YOUR OBJECTIVE >> Where a line contains the word "polarnej", copy that line from the records below.

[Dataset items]

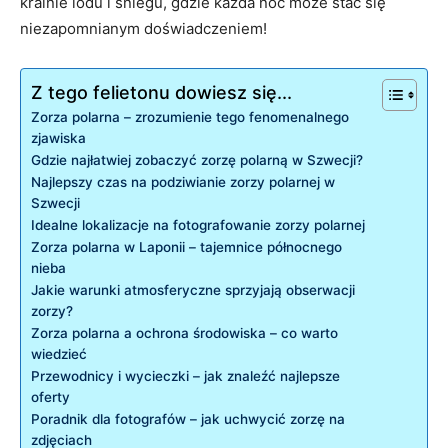
krainie lodu i śniegu, gdzie każda noc może stać się
niezapomnianym doświadczeniem!
Z tego felietonu dowiesz się...
Zorza polarna – zrozumienie tego fenomenalnego
zjawiska
Gdzie najłatwiej zobaczyć zorzę polarną w Szwecji?
Najlepszy czas na podziwianie zorzy polarnej w
Szwecji
Idealne lokalizacje na fotografowanie zorzy polarnej
Zorza polarna w Laponii – tajemnice północnego
nieba
Jakie warunki atmosferyczne sprzyjają obserwacji
zorzy?
Zorza polarna a ochrona środowiska – co warto
wiedzieć
Przewodnicy i wycieczki – jak znaleźć najlepsze
oferty
Poradnik dla fotografów – jak uchwycić zorzę na
zdjęciach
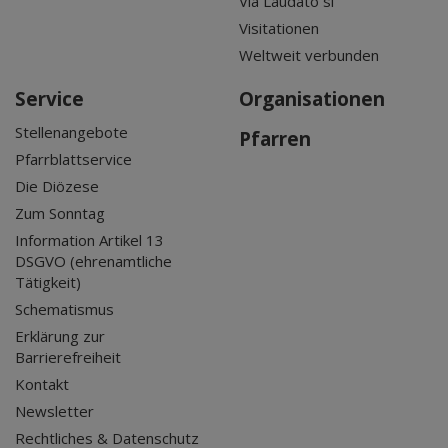
Via Laudato si'
Visitationen
Weltweit verbunden
Service
Organisationen
Stellenangebote
Pfarren
Pfarrblattservice
Die Diözese
Zum Sonntag
Information Artikel 13
DSGVO (ehrenamtliche
Tätigkeit)
Schematismus
Erklärung zur
Barrierefreiheit
Kontakt
Newsletter
Rechtliches & Datenschutz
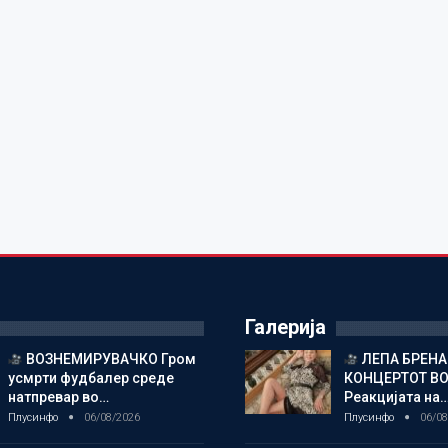
Галерија
ВОЗНЕМИРУВАЧКО Гром
ЛЕПА БРЕНА
усмрти фудбалер среде
КОНЦЕРТОТ ВО
натпревар во…
Реакцијата на
Плусинфо
06/08/2026
Плусинфо
06/08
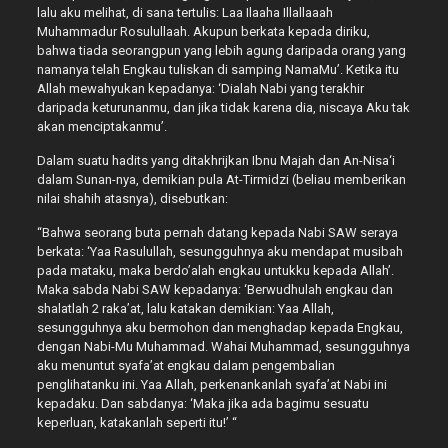
lalu aku melihat, di sana tertulis: Laa Ilaaha Illallaaah
Muhammadur Rosulullaah. Akupun berkata kepada diriku,
bahwa tiada seorangpun yang lebih agung daripada orang yang
namanya telah Engkau tuliskan di samping NamaMu’. Ketika itu
Allah mewahyukan kepadanya: ‘Dialah Nabi yang terakhir
daripada keturunanmu, dan jika tidak karena dia, niscaya Aku tak
akan menciptakanmu’.
Dalam suatu hadits yang ditakhrijkan Ibnu Majah dan An-Nisa‘i
dalam Sunan-nya, demikian pula At-Tirmidzi (beliau memberikan
nilai shahih atasnya), disebutkan:
“Bahwa seorang buta pernah datang kepada Nabi SAW seraya
berkata: ‘Yaa Rasulullah, sesungguhnya aku mendapat musibah
pada mataku, maka berdo’alah engkau untukku kepada Allah’.
Maka sabda Nabi SAW kepadanya: ‘Berwudhulah engkau dan
shalatlah 2 raka’at, lalu katakan demikian: Yaa Allah,
sesungguhnya aku bermohon dan menghadap kepada Engkau,
dengan Nabi-Mu Muhammad. Wahai Muhammad, sesungguhnya
aku menuntut syafa’at engkau dalam pengembalian
penglihatanku ini. Yaa Allah, perkenankanlah syafa’at Nabi ini
kepadaku. Dan sabdanya: ‘Maka jika ada bagimu sesuatu
keperluan, katakanlah seperti itu!’ “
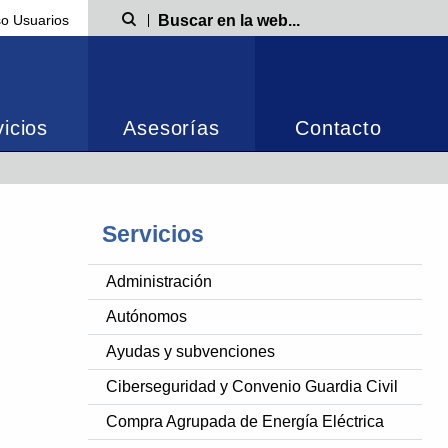
o Usuarios
Búsqueda
icios
Asesorías
Contacto
Servicios
Administración
Autónomos
Ayudas y subvenciones
Ciberseguridad y Convenio Guardia Civil
Compra Agrupada de Energía Eléctrica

SOLUTION TO THIS EXERCISE >>
Najlepszy czas na podziwianie zorzy polarnej w
Idealne lokalizacje na fotografowanie zorzy polarnej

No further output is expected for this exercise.